Welcome to MiCoDa Web interface

Data collection


MiCoDa grew from an assessment Jurburg et al. 2020 of the availability of 16S rRNA gene sequence data. We evaluated whether published microbiome studies had made their data available in public sequence repositories, particularly NCBI-SRA, DDBJ, and EBI-ENA databases.

First, we selected all publications in 17 microbiome/microbial ecology journals between (Annals of Microbiology, Applied and Environmental, Microbiology, BMC Genomics, BMC Microbiology, eLife, Environmental Microbiology, Environmental Microbiology Reports, FEMS Microbiology Ecology, Frontiers in Microbiology, ISME Journal, Journal of Applied Microbiology, Journal of Microbiology, Journal of Microbiological Methods, Journal of Microbiology Korea, mBio, BMC Microbiome, and Nature Microbiology), published between 2015 and 2019. In total, we selected 26,927 articles.

MiCoDa samples have all been sequenced in the hypervariable region between basepairs 515 and 806, to increase comparability.

Then, we designed custom parsing algorithms to identify accession numbers, the sequencer used, the 16S rRNA gene region sequenced, and specifically, whether the universal primers 515F-806R had been used.

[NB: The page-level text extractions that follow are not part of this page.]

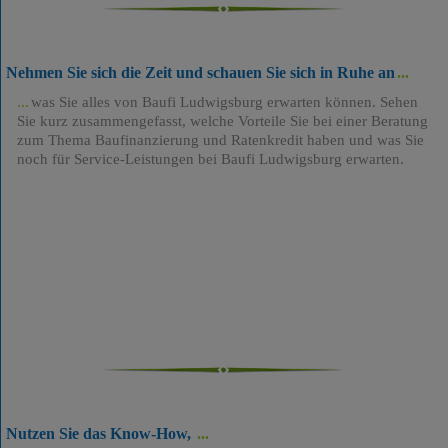
Nehmen Sie sich die Zeit und schauen Sie sich in Ruhe an
was Sie alles von Baufi Ludwigsburg erwarten können. Sehen
Sie kurz zusammengefasst, welche Vorteile Sie bei einer Beratung
zum Thema Baufinanzierung und Ratenkredit haben und was Sie
noch für Service-Leistungen bei Baufi Ludwigsburg erwarten.
Nutzen Sie das Know-How,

F6or the 515F primer, we captured any combination of the occurrence of 515F(wd) or F(wd) 515 which was separated by an arbitrary number of white spaces in addition to barcoded versions of the original and the modified 515F primer. For the 806R primer, we exhausted all variations of this primer analogously. Our procedure also captures non-minimal mentions (i.e, 806Rb). We identified 635 studies which used these primers, and evaluated the availability of their sequence data as described in Jurburg et al. 2020.

MiCoDa includes data from 254 studies which had reusable data, did not contain primers, and were not mislabeled (i.e., the yellow category in the last column)

MiCoDa includes 254 studies which had reusable sequence data (i.e., the data was retrievable from NCBI in a non-corrupted format) and did not have primers. Additionally, to expand the scope of MiCoDa, we reprocessed all publicly available sequence data from the Earth Microbiome Project (EMP) and included it in the database. Publicly available EMP metadata was modified slightly to merge with the MiCoDa-wide ontology (see Ontology)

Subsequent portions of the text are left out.